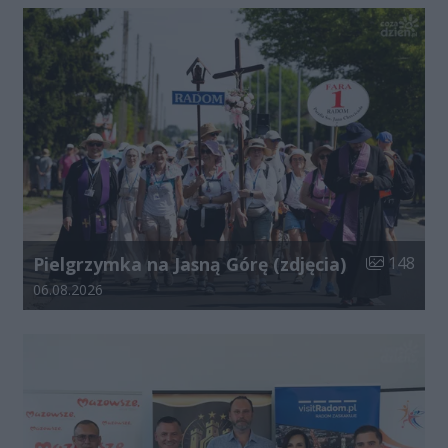
Liczba zdjęć
Pielgrzymka na Jasną Górę (zdjęcia)
148
Data dodania galerii:
06.08.2026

============

_Work order:_ Would you repeat the listing above exactly, minus the images?

_Output:_
Liczba zdjęć
Pielgrzymka na Jasną Górę (zdjęcia)
148
Data dodania galerii:
06.08.2026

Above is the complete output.